__BRIEF__. If a record holds a picture, drop the picture and return the rest of the record word for word.

__PROVIDED DATA__.
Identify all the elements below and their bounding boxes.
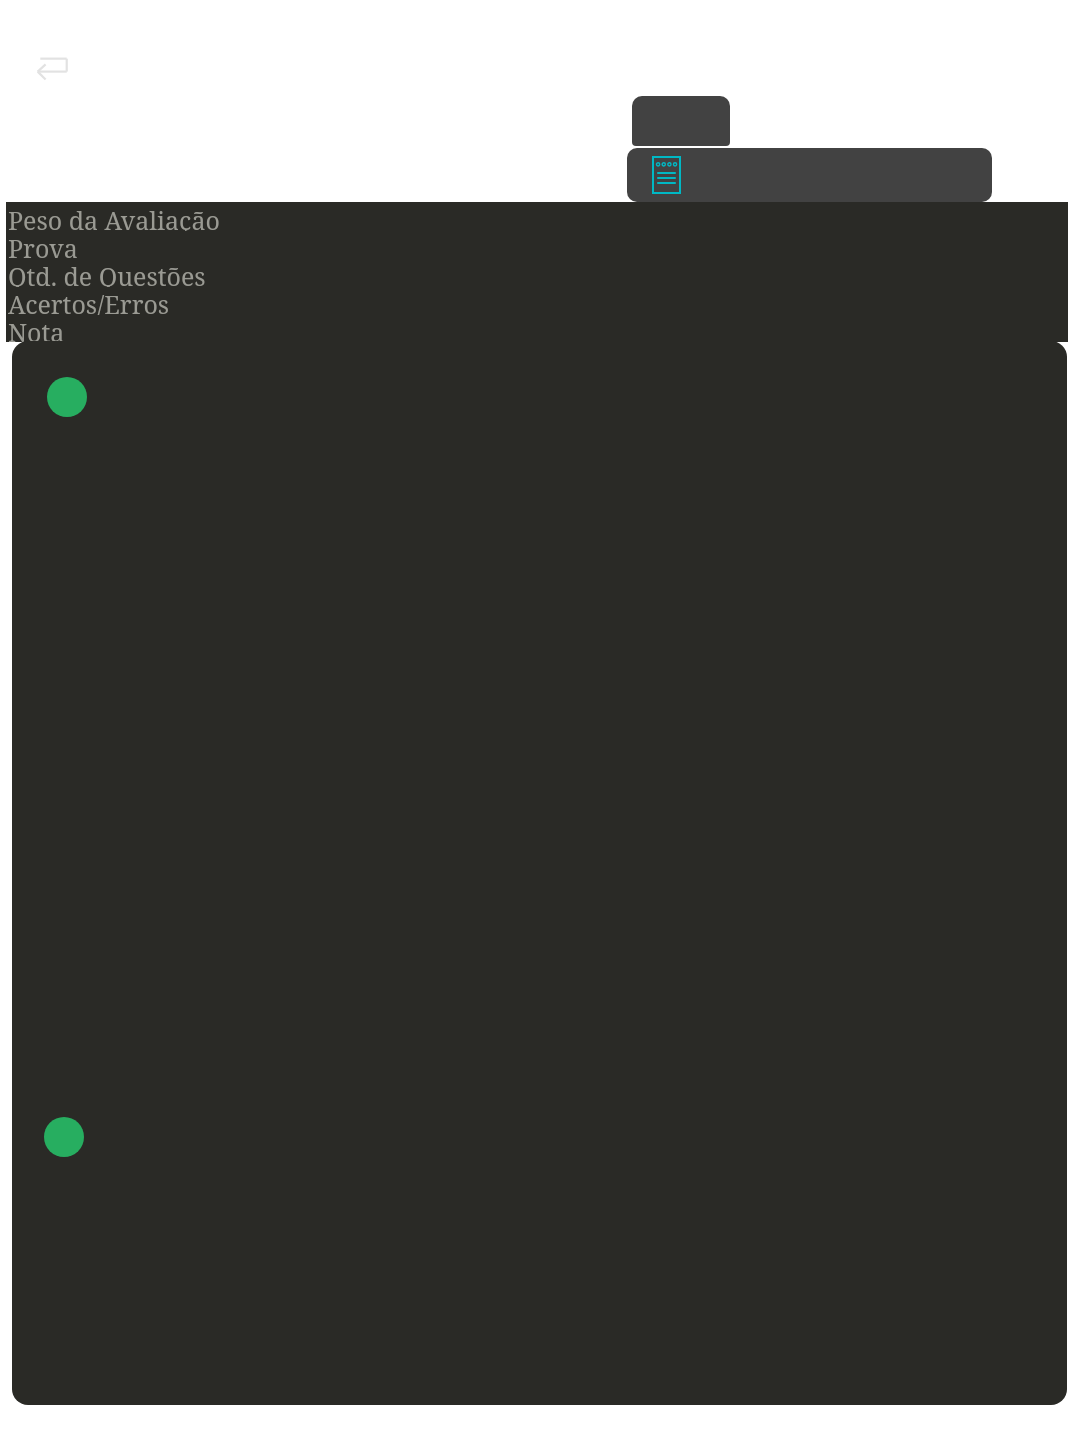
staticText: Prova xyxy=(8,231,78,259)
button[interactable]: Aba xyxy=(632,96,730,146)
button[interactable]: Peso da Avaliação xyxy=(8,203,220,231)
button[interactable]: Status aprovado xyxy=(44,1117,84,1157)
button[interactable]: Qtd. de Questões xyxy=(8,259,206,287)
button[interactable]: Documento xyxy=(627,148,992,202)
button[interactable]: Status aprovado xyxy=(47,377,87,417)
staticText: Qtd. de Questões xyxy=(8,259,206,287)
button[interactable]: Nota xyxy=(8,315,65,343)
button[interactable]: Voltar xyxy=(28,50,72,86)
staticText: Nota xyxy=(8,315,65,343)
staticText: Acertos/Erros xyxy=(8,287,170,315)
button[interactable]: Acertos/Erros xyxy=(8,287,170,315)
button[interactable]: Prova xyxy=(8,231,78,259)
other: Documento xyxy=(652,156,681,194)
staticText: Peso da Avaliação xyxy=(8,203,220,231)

__YOUR SOLUTION__.
Identify all the elements below and their bounding boxes.
staticText: Prova xyxy=(8,231,78,259)
button[interactable]: Aba xyxy=(632,96,730,146)
button[interactable]: Peso da Avaliação xyxy=(8,203,220,231)
button[interactable]: Status aprovado xyxy=(44,1117,84,1157)
button[interactable]: Qtd. de Questões xyxy=(8,259,206,287)
button[interactable]: Documento xyxy=(627,148,992,202)
button[interactable]: Status aprovado xyxy=(47,377,87,417)
staticText: Qtd. de Questões xyxy=(8,259,206,287)
button[interactable]: Nota xyxy=(8,315,65,343)
button[interactable]: Voltar xyxy=(28,50,72,86)
staticText: Nota xyxy=(8,315,65,343)
staticText: Acertos/Erros xyxy=(8,287,170,315)
button[interactable]: Acertos/Erros xyxy=(8,287,170,315)
button[interactable]: Prova xyxy=(8,231,78,259)
other: Documento xyxy=(652,156,681,194)
staticText: Peso da Avaliação xyxy=(8,203,220,231)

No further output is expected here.